**Task item:** Take the data below and write it out exactly, except for the pictures.

──────── Data to examine ────────

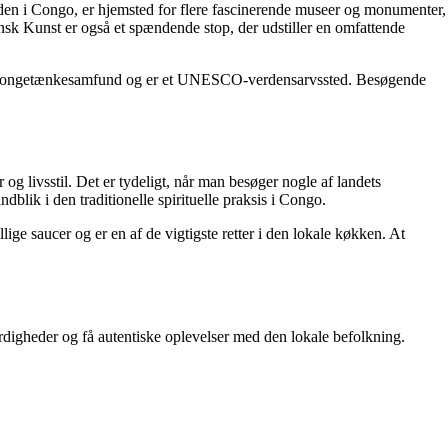
den i Congo, er hjemsted for flere fascinerende museer og monumenter,
ansk Kunst er også et spændende stop, der udstiller en omfattende
gere Kongetænkesamfund og er et UNESCO-verdensarvssted. Besøgende
g livsstil. Det er tydeligt, når man besøger nogle af landets
dblik i den traditionelle spirituelle praksis i Congo.
ige saucer og er en af de vigtigste retter i den lokale køkken. At
ærdigheder og få autentiske oplevelser med den lokale befolkning.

────────

**Written response:**
den i Congo, er hjemsted for flere fascinerende museer og monumenter,
ansk Kunst er også et spændende stop, der udstiller en omfattende
gere Kongetænkesamfund og er et UNESCO-verdensarvssted. Besøgende
g livsstil. Det er tydeligt, når man besøger nogle af landets
dblik i den traditionelle spirituelle praksis i Congo.
ige saucer og er en af de vigtigste retter i den lokale køkken. At
ærdigheder og få autentiske oplevelser med den lokale befolkning.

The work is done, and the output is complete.